魔物避けにと歌いながらフウラを迎えに来た道を戻ろうと関所を出ると、蹄の音が聞こえてきた。
「ぱんイチさまっ!
どうして ここに……?」
「お父さんからボディガードにって頼まれたんよ」
駆け寄るフウラにボクは答える。
「ねえ 聞いて ぱんイチさま!
私 魔物 やっつけたんだよ!」
「えー。すごいじゃーん」
「ぱんイチなんて、さっきピンクモーモンから逃げてたのにな」
ボクらの言葉に、フウラは
「まあ 頼みもしないのに カムシカが 手伝ってくれたってのもあるけど……」
と少しきまりが悪そうにするが「でも やってみれば できることってあるんだね!」と自信に満ちた表情を浮かべる。

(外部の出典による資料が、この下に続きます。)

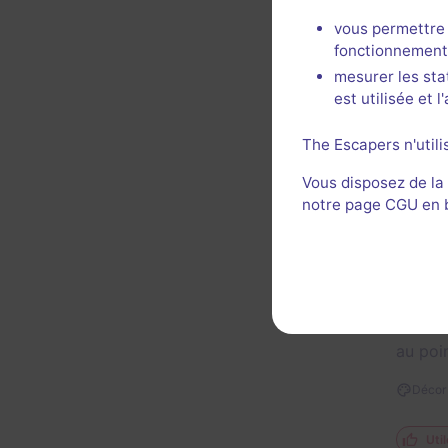
Un dép
rangem
vous permettre 
fonctionnement
Décor 
mesurer les sta
est utilisée et 
Util
The Escapers n'utili
Vous disposez de la
notre page CGU en ba
Un déma
que le
notre 
au poi
Décor 
Util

風のたづなを受け取ると、エヌカラは次に目指す「風のころも」の在処を教えてくれた。
風のころもはスイの塔と呼ばれる七重の塔の最上階、天ツ風の間に納められ次の風乗りを待っているらしい。この扉を開くことができるのは風乗りとして塔に認められた者だけと、エヌカラは言う。

なんでスイの塔こんな画素粗いん…

「カムシカたちは 塔には入れない。
塔の中では カムシカたちのチカラは
借りられないが 大丈夫かい?」
心配するエヌカラにフウラは「はいっ!」とチカラ強く答える。
「ボクらもいるしね」「なんとかなるだろ」とフウラの肩を叩く。

「じゃあ、先に行ってるね!」
フウラはボクたちに手を振り、カムシカを引き連れて関所を立つ。
あくまでも、風のたづなと風のころもは風乗りがひとりで準備しなければならないものだ。
領主タケトラは過保護にも、ボクらを合流させようとしたがフウラはそのしきたり通りにできる限り自分のチカラでやり遂げたいという。ボクらはその思いを尊重し、彼女とカムシカたちの後をゆっくりと着いていくことにした。

次のおはなし


【おはなしの補足(蛇足)】
依頼者の話を聞く探偵
探偵ナイトスクープの探偵は我を出すのではなく、依頼者の話をとことん聞くことを良しとしているらしい。探偵である芸人の面白さではなく、イチ視聴者、一般人の面白さを引き出す番組だそうだ。
ちなみにそんな探偵社のセットを割と忠実に再現しているチームアジトに足りないものは前輪のでかい自転車だそうだが、プクリポとしては、探偵席に座ると正面から見えなくなるのでもう少し座面の低い机を用意してほしいと切に願っている。

見えない…

風の谷のナウシカ(曲)
幻のイメージソング。マジでここしか知らない。